Q: What major developments have you witnessed in the IPTV industry in the past 12 months?

IPTV has revolutionised the way in which we receive information and we have entered a new era of communications technology.

Although it is still early days, there has been some interesting progress, and the largest driving factor in the Middle East to date has been the launch of IP-based TV services by the TV manufacturers trying to promote the value proposition of connected TVs.

The biggest players who have launched such services are LG, Samsung and Sony, and I believe this will lead to a plethora of competing platforms in the future.

Q: What role do you think IPTV will take in the Pay-TV market within the Middle East and Africa in the coming years?

A: I believe we will see exciting developments in the Arab region for IPTV. Qatar and the United Arab Emirates are already becoming competitive on a global scale in terms of IPTV deployment, and penetration is increasing throughout the region, depending on the availability of broadband.

That said, our view is that players are unlikely to win in this market without working with other parts of the value chain, which is where content providers like Discovery are well positioned as valued partners in the emergence of new technologies. Without great content, which is what Discovery prides itself on, all this technology means nothing.

Q: How much of a threat do you think over-the-top video is becoming to established pay-TV services?

A: We want our viewers to be able to access our content when and where it's convenient for them, but we need to find the healthiest business model. We are constantly evaluating new entrants based on what they can offer, and how they work with our content while not cannibalising our existing model. But traditional, linear broadcasting is doing very well and growing.

Audiences still spend the vast majority of their time consuming live television. And the broadcast proposition itself has evolved with the introduction of HD and now 3D. I suspect we’ll see a market where multiple business models co-exist for quite some time to come, some new and some old.

Q: What do you believe are the major challenges the IPTV industry is still facing?

A: The biggest challenge for IPTV in the MEA region is bandwidth, which is being addressed and is currently set to grow over the next five years. The Middle East has been a leader in mobile TV developments with licences in the UAE and developments in Qatar.

I also believe that distributors and content providers need to work together better to ensure the technology, service and content provided to customers are in line with their expectations, and this is an area we are currently spending a great deal of time looking at.

Q: Do you agree that content security issues are the biggest obstacle to TV Everywhere services?

A: Discovery has a long-standing position of not giving away its content for free online. Content security is no doubt one issue, but bandwidth in the Middle East and delivery platforms are still being challenged to provide seamless TV Everywhere experience. The TV Everywhere model is still premature in the East in comparison to the US and Western Europe.

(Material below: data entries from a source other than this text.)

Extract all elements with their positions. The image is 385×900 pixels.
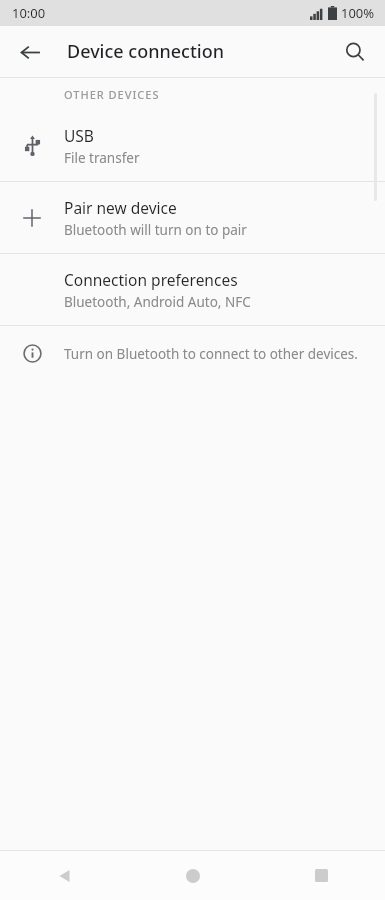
staticText: Pair new device — [64, 197, 177, 218]
staticText: USB — [64, 125, 94, 146]
button[interactable]: Recent apps — [257, 851, 385, 900]
button[interactable]: Back — [0, 851, 129, 900]
staticText: Bluetooth, Android Auto, NFC — [64, 293, 251, 311]
button[interactable]: Connection preferences — [0, 254, 385, 325]
button[interactable]: Pair new device — [0, 182, 385, 253]
staticText: 100% — [341, 4, 375, 22]
staticText: 10:00 — [12, 4, 46, 22]
staticText: Connection preferences — [64, 269, 238, 290]
button[interactable]: Search — [333, 30, 377, 74]
button[interactable]: USB — [0, 110, 385, 181]
staticText: OTHER DEVICES — [64, 87, 160, 102]
staticText: File transfer — [64, 149, 140, 167]
staticText: Device connection — [67, 39, 224, 64]
staticText: Bluetooth will turn on to pair — [64, 221, 247, 239]
staticText: Turn on Bluetooth to connect to other de… — [64, 345, 369, 363]
button[interactable]: Back — [8, 30, 52, 74]
button[interactable]: Home — [129, 851, 257, 900]
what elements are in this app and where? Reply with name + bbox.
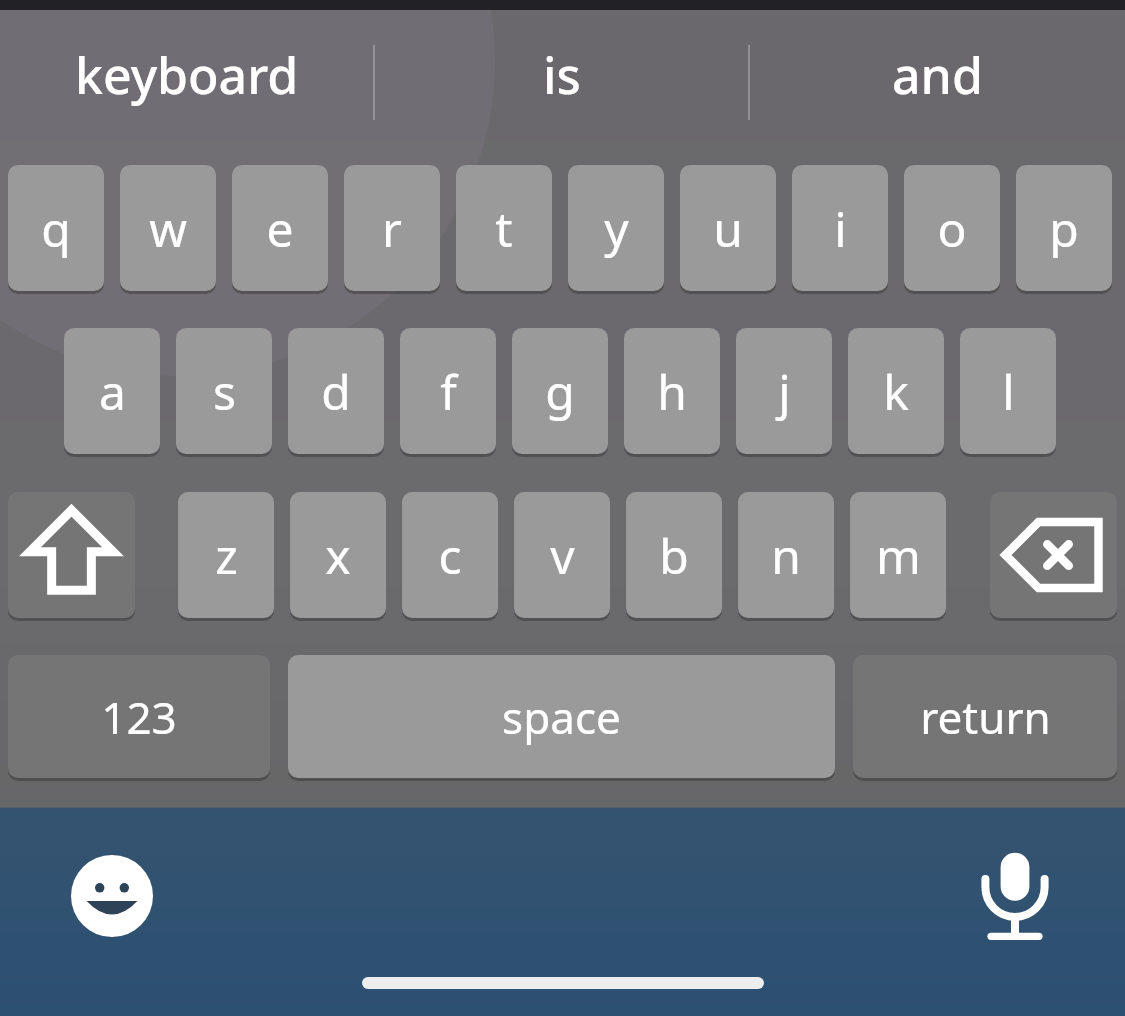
- staticText: b: [659, 523, 689, 588]
- button[interactable]: s: [176, 328, 272, 454]
- button[interactable]: r: [344, 165, 440, 291]
- button[interactable]: b: [626, 492, 722, 618]
- staticText: h: [657, 359, 687, 424]
- button[interactable]: h: [624, 328, 720, 454]
- staticText: r: [382, 196, 402, 261]
- staticText: w: [149, 196, 187, 261]
- staticText: c: [438, 523, 462, 588]
- button[interactable]: keyboard: [0, 10, 374, 140]
- staticText: y: [604, 196, 629, 261]
- staticText: x: [325, 523, 351, 588]
- button[interactable]: i: [792, 165, 888, 291]
- button[interactable]: p: [1016, 165, 1112, 291]
- button[interactable]: z: [178, 492, 274, 618]
- staticText: 123: [101, 687, 177, 747]
- staticText: f: [440, 359, 457, 424]
- staticText: space: [502, 687, 621, 747]
- staticText: u: [713, 196, 743, 261]
- staticText: p: [1049, 196, 1079, 261]
- button[interactable]: f: [400, 328, 496, 454]
- button[interactable]: space: [288, 655, 835, 778]
- button[interactable]: o: [904, 165, 1000, 291]
- staticText: keyboard: [75, 41, 299, 109]
- button[interactable]: k: [848, 328, 944, 454]
- button[interactable]: x: [290, 492, 386, 618]
- staticText: t: [495, 196, 513, 261]
- staticText: n: [771, 523, 801, 588]
- staticText: g: [545, 359, 575, 424]
- staticText: m: [876, 523, 921, 588]
- staticText: v: [550, 523, 575, 588]
- button[interactable]: 123: [8, 655, 270, 778]
- button[interactable]: g: [512, 328, 608, 454]
- button[interactable]: e: [232, 165, 328, 291]
- staticText: l: [1002, 359, 1015, 424]
- button[interactable]: d: [288, 328, 384, 454]
- staticText: and: [892, 41, 983, 109]
- button[interactable]: Delete: [990, 492, 1117, 618]
- staticText: d: [321, 359, 351, 424]
- staticText: s: [213, 359, 236, 424]
- staticText: j: [778, 359, 791, 424]
- staticText: k: [883, 359, 909, 424]
- staticText: i: [834, 196, 847, 261]
- button[interactable]: m: [850, 492, 946, 618]
- button[interactable]: u: [680, 165, 776, 291]
- staticText: a: [99, 359, 126, 424]
- button[interactable]: w: [120, 165, 216, 291]
- button[interactable]: v: [514, 492, 610, 618]
- button[interactable]: l: [960, 328, 1056, 454]
- staticText: o: [937, 196, 967, 261]
- button[interactable]: q: [8, 165, 104, 291]
- button[interactable]: return: [853, 655, 1117, 778]
- staticText: return: [920, 687, 1051, 747]
- staticText: e: [266, 196, 294, 261]
- button[interactable]: a: [64, 328, 160, 454]
- staticText: z: [215, 523, 238, 588]
- button[interactable]: Shift: [8, 492, 135, 618]
- button[interactable]: y: [568, 165, 664, 291]
- button[interactable]: j: [736, 328, 832, 454]
- button[interactable]: c: [402, 492, 498, 618]
- staticText: q: [41, 196, 71, 261]
- button[interactable]: Emoji: [71, 855, 153, 937]
- staticText: is: [543, 41, 581, 109]
- button[interactable]: Dictate: [975, 848, 1055, 944]
- button[interactable]: and: [749, 10, 1125, 140]
- button[interactable]: t: [456, 165, 552, 291]
- button[interactable]: is: [374, 10, 749, 140]
- button[interactable]: n: [738, 492, 834, 618]
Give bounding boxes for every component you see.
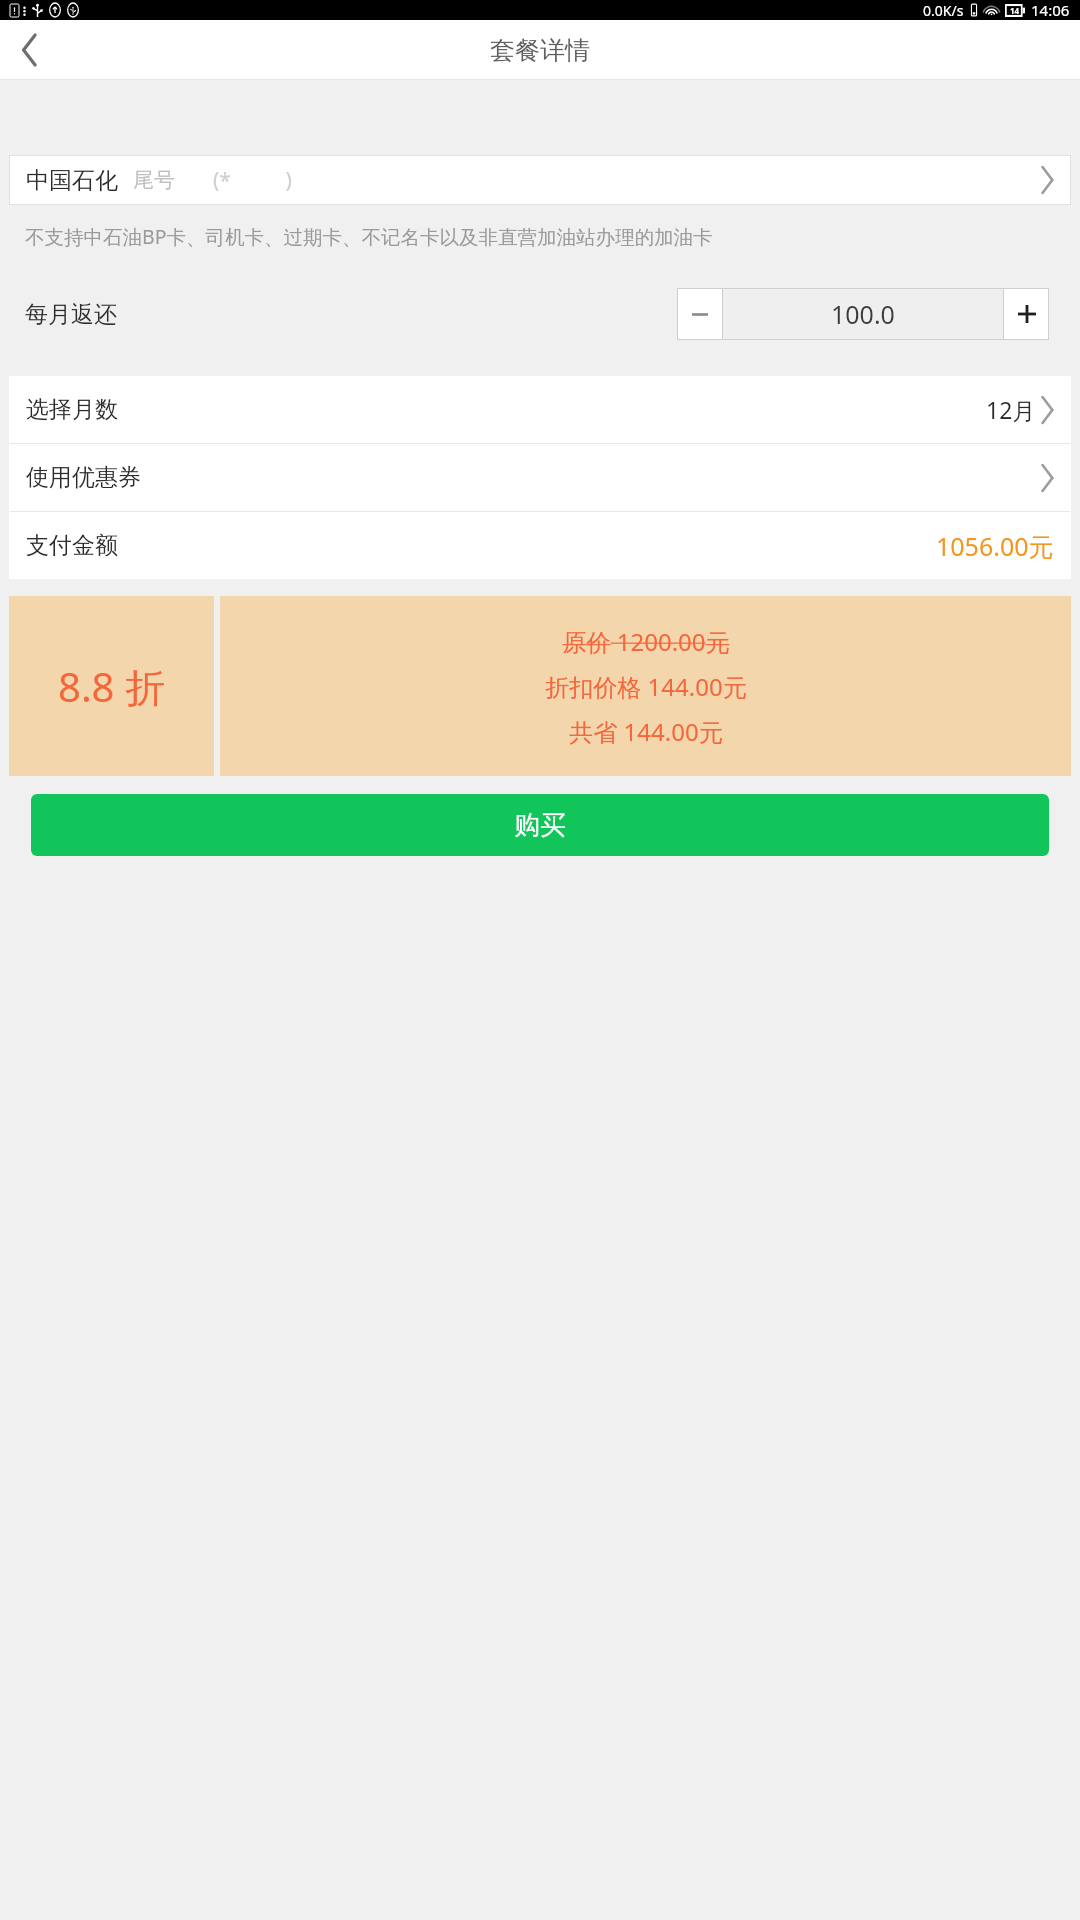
button[interactable]: Decrease (677, 288, 722, 340)
button[interactable]: 100.0 (723, 288, 1003, 340)
button[interactable]: Back (0, 20, 60, 80)
staticText: 12月 (986, 394, 1036, 425)
staticText: 100.0 (831, 297, 895, 331)
staticText: 购买 (514, 809, 566, 842)
staticText: 原价 1200.00元 (562, 625, 730, 658)
button[interactable]: 购买 (31, 794, 1049, 856)
staticText: 8.8 折 (58, 659, 165, 714)
button[interactable]: Increase (1004, 288, 1049, 340)
button[interactable]: 选择月数 (9, 376, 1071, 443)
staticText: 尾号 (133, 167, 175, 193)
staticText: (* ) (213, 166, 292, 195)
button[interactable]: 支付金额 (9, 512, 1071, 579)
staticText: 套餐详情 (490, 35, 590, 66)
staticText: 14 (1010, 5, 1020, 16)
button[interactable]: 使用优惠券 (9, 444, 1071, 511)
staticText: 支付金额 (26, 531, 118, 560)
staticText: 1056.00元 (936, 529, 1054, 563)
staticText: 不支持中石油BP卡、司机卡、过期卡、不记名卡以及非直营加油站办理的加油卡 (25, 223, 1055, 250)
button[interactable]: 8.8 折 (9, 596, 214, 776)
staticText: 14:06 (1031, 0, 1070, 20)
button[interactable]: 中国石化 (9, 155, 1071, 205)
staticText: 折扣价格 144.00元 (545, 670, 747, 703)
staticText: 每月返还 (25, 300, 117, 329)
staticText: 中国石化 (26, 166, 118, 195)
button[interactable]: 原价 1200.00元 (220, 596, 1071, 776)
staticText: 使用优惠券 (26, 463, 141, 492)
staticText: 0.0K/s (923, 1, 964, 20)
staticText: 共省 144.00元 (569, 715, 723, 748)
staticText: 选择月数 (26, 395, 118, 424)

That said, we are optimistic about the potential for TV Everywhere and we look at each market on a case by case basis. Our goal is to enhance the bundle experience through our partners, while ensuring the consumer is able to experience our world-renowned content. This is why we focus so heavily on enhancing our consumer experience through services like HD and VOD. 

Q: How popular do you think over-the-top video services will become in your market?

OTT platforms enable new and more interactive forms of content to be distributed, allowing for example specific content brands to provide a more engaging service to consumers. As developer apps start to come to the TV, you'll have even more content added every single day, but this will be different brand and content extensions of a show or programme. This will be another way of accessing consumers through various touch points.

How do you think content providers and IPTV operators can work together better?

A: We provide operators with a great product, which in turn means we continue to develop and deliver great content. Both parties benefit when more content is consumed as on-demand or linear.

This year Discovery Communications has invested US$ 1bn in content production across the US and its global operations. We are no small player in this business. We believe that the most important thing is to deliver a service that's valuable to the consumer. If we can do this everyone wins.

It is hard right now, because we're dealing with a lot of unknowns, but again, we see IPTV operators supplementing and building off of the existing TV experiences, not replacing them. 

Our goal is to work with distributors and platform partners to find innovative new ways to take the TV experience to the next level. If we do this right and we do it together, we can take consumer engagement and satisfaction to the next level through first mover advantage.

Kasia spoke at the IP&TV Forum Middle East & North Africa 2011 event, taking place in Dubai on 1st-2nd November, 2011.